The sources said this did not sit well with the GEBE Supervisory Board of Directors and the board had written to Brooks on the matter.
The sources said Lambert, with the consent of the supervisory board of directors, had given residents a total of 18.8 guilder cents reduction of the basic fuel clause rate between October 2004 and September 2006. The reductions were retracted by Brooks during a time of rising oil prices; he removed two guilder cents from the relief in January 2007 and another 2.5 guilder cents in July 2007.

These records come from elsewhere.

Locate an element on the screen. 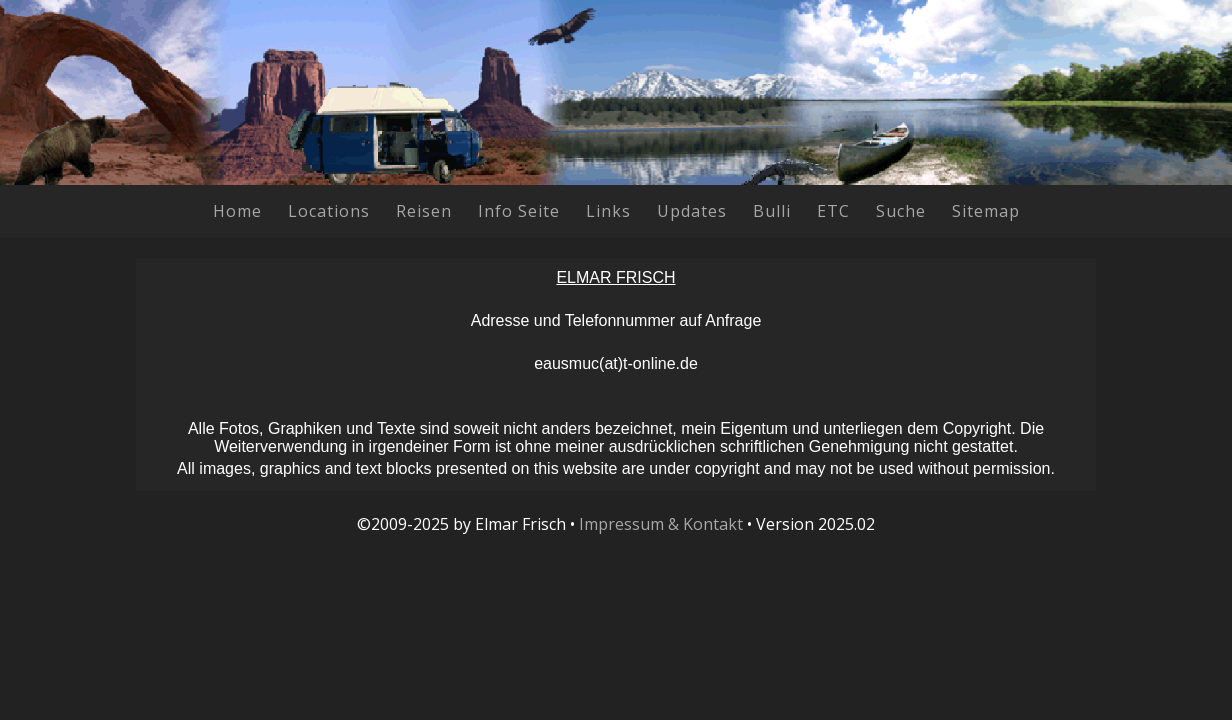 Image resolution: width=1232 pixels, height=720 pixels. Locations is located at coordinates (329, 211).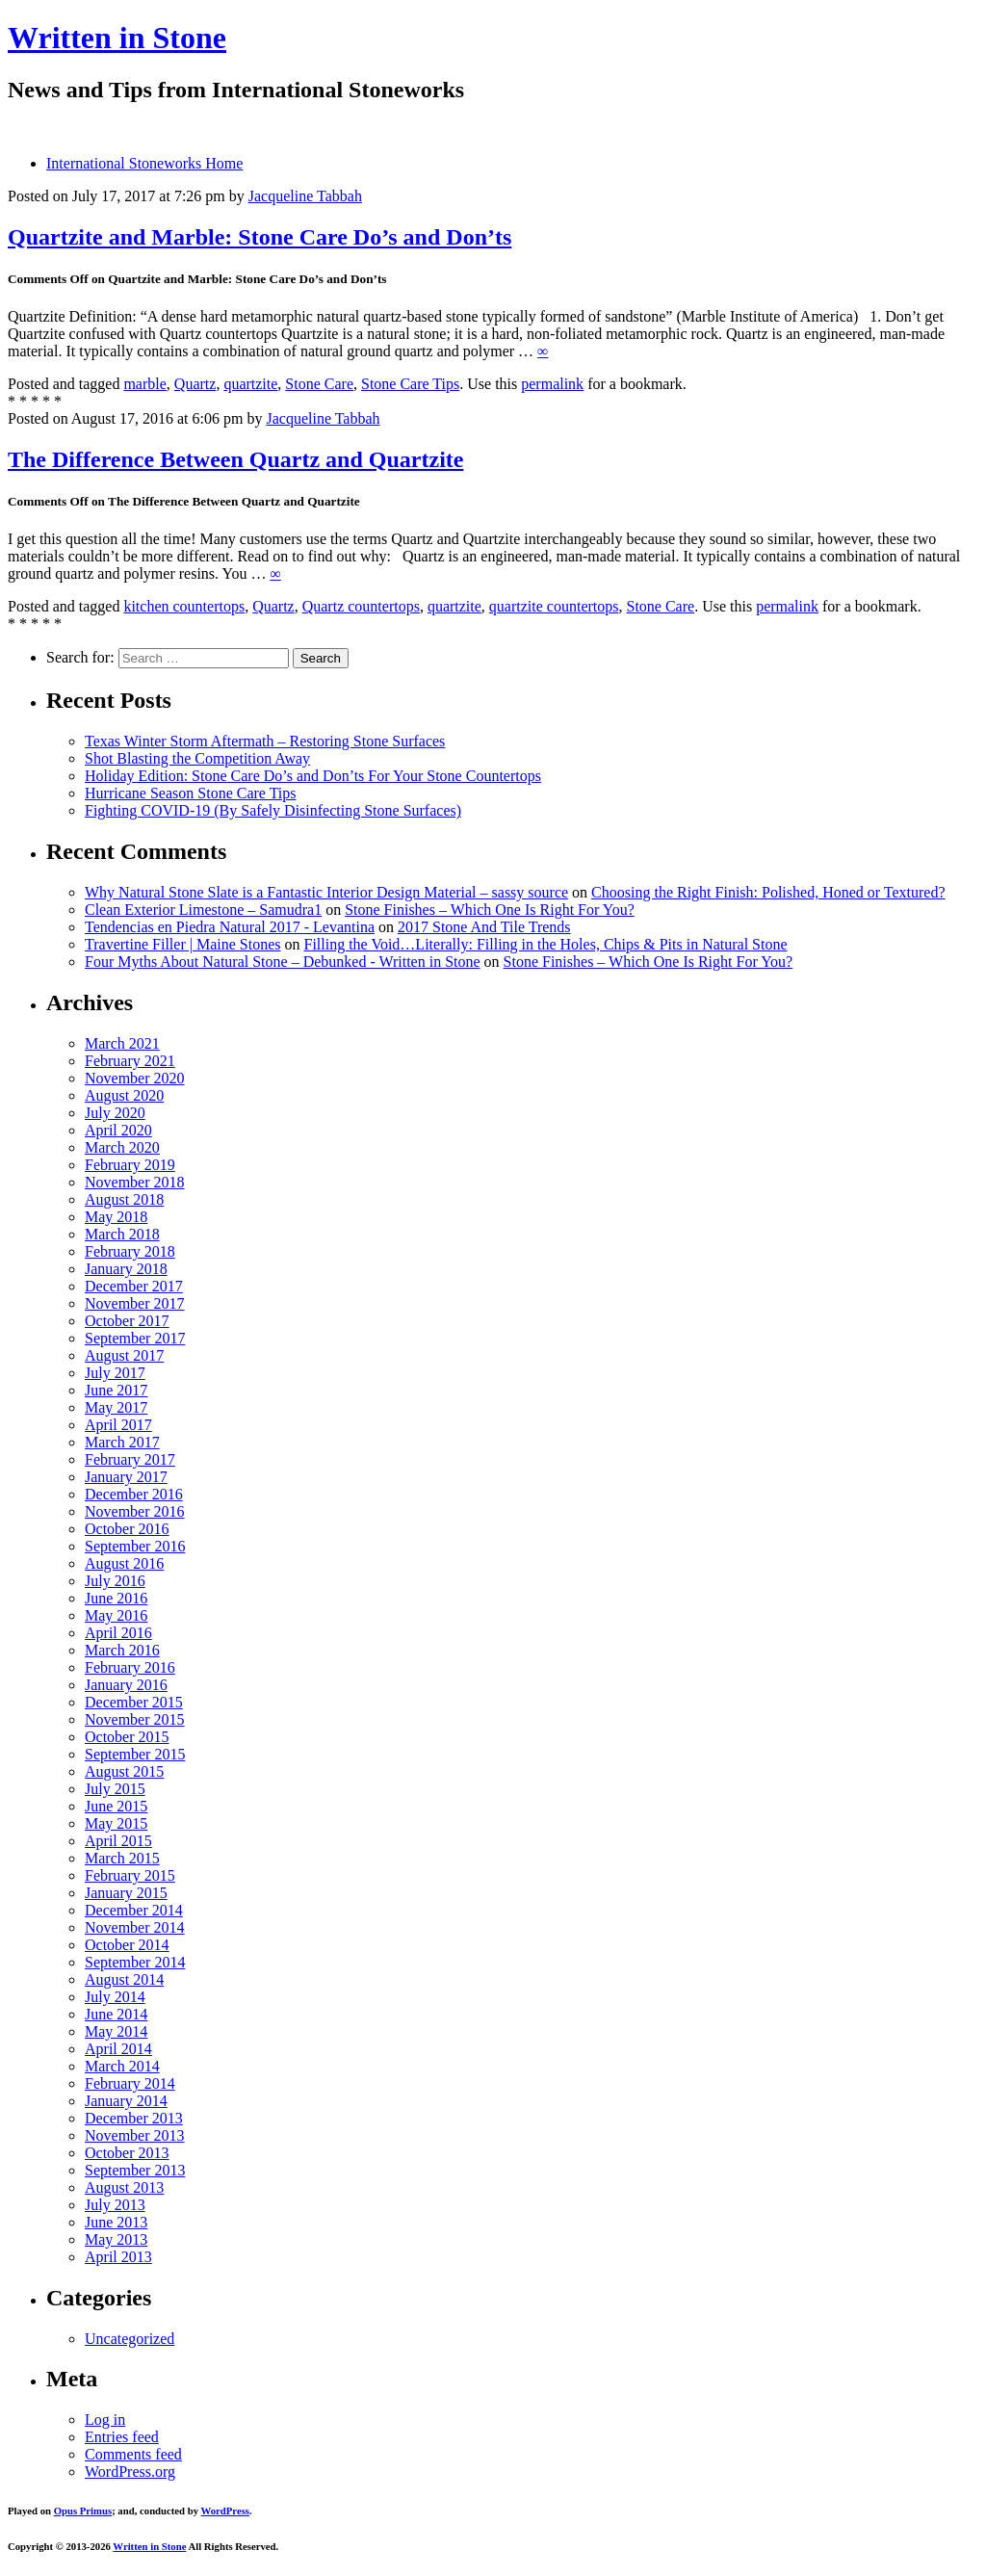  Describe the element at coordinates (124, 1199) in the screenshot. I see `August 2018` at that location. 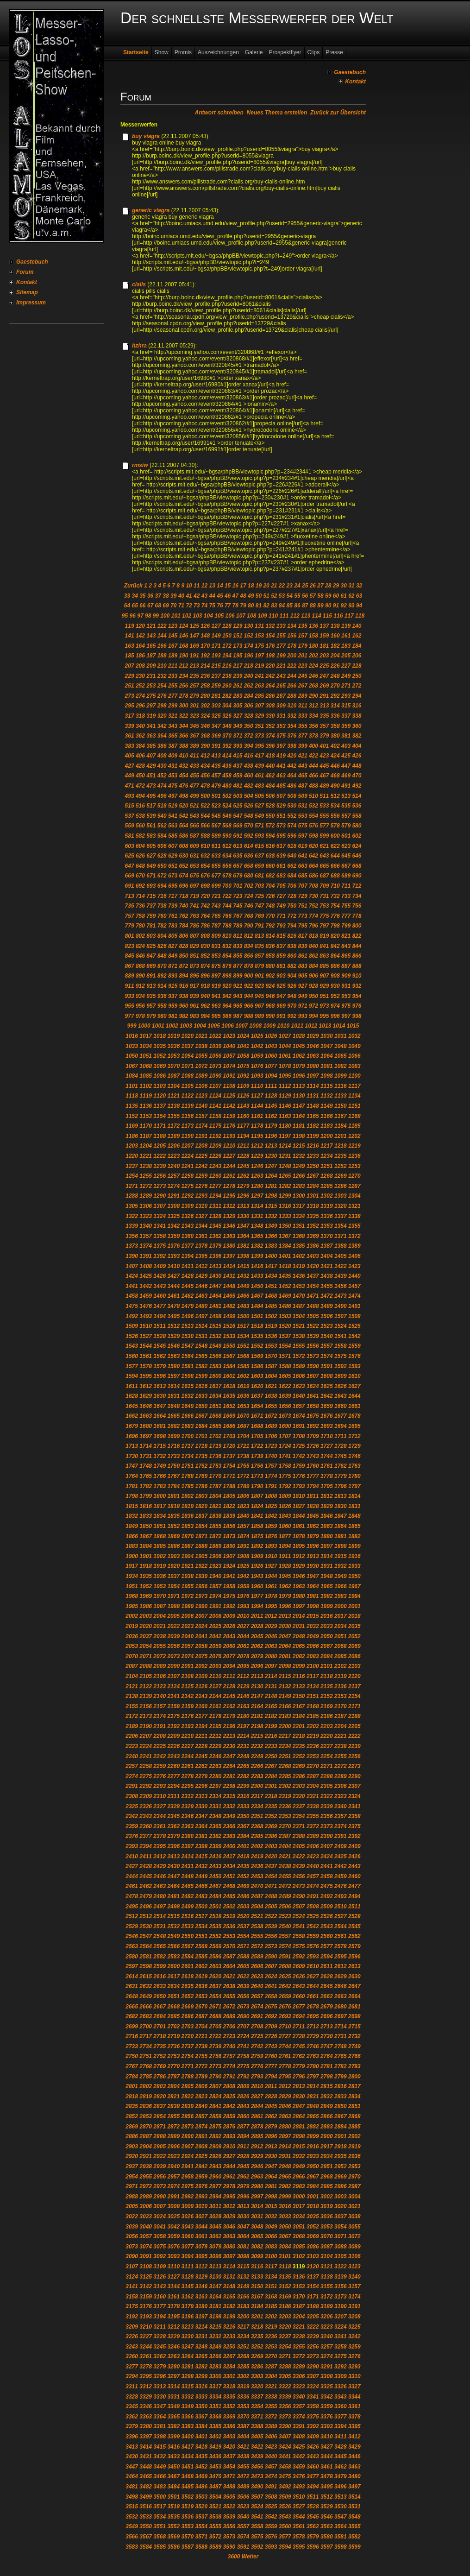 What do you see at coordinates (140, 646) in the screenshot?
I see `164` at bounding box center [140, 646].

The restoration of these reductions, it was also explained, resulted in the 4.5 guilder cents mentioned on the utility bills as relief in July. In essence, the 4.5 guilders cents announced by Brooks as relief is nothing less than reinstatement of 4.5 guilders cents of the 18.8 guilder cents relief that had been granted by Lambert.
These relief retractions helped to bolster a gross profit of NAf. 26.8 million in 2007. Compared to the 2006 balance sheet of NAf. 10.6 million in gross profits, the increase is seen as very drastic, especially for a public utilities company that was making enough revenue to cover all cost with the relief dating back to October 2004.
Contacted about the relief “see-saw,” Lambert, now chairman of GEBE’s Supervisory Board of Directors, confirmed that the only real relief given to residents was the reinstatement of the 4.5 guilders cents, bringing the relief back to the 18.8 guilder cents relief that had been in place since September 2006.
This relief, Lambert added, was given after it was realised that the profits were mounting because of the outdated fuel clause system.
Residents are stuck with an outdated fuel clause system that charges consumers much more than the actual increases in fuel prices, which generates excess profits for GEBE.
Lambert explained that the accumulated 18.8 guilder cents in relief granted from 2004 to September 2006 was actually the excess profit generated by the outdated fuel clause system.
He also confirmed that the 2-3 guilder cents relief announced for next month was based on the decreasing fuel prices on the world market.
On the spurt of company profits, Lambert said it was the job of a government-owned utilities company to make enough income to cover its cost and generate sufficient profit for reinvestment, but not excess profit to burden the people it served.
The retraction of the fuel clause relief and restoration of the same were never sanctioned or approved by the Supervisory Board of Directors, making the move against company policy, against the articles of association of the company and against the guidelines of good corporate governance.
This newspaper’s sources said the Board, which sets the annual budget of the company to which the managing director has to adhere, had written to Brooks about these unilateral and illegal actions and had advised him not to take such actions in the future.
Meanwhile, according to Lambert, the board was seeking “realistic relief” for consumers and the assistance of two independent advisors had been retained to accomplish this by September 1, a date that has now passed with no result.
The board has now set a new date, September 19, for the management of GEBE to present a new proposal for a realistic relief. The intention now is that the new relief should go into effect as of October 1 and the board is awaiting the requested proposal supported by the necessary supporting calculations.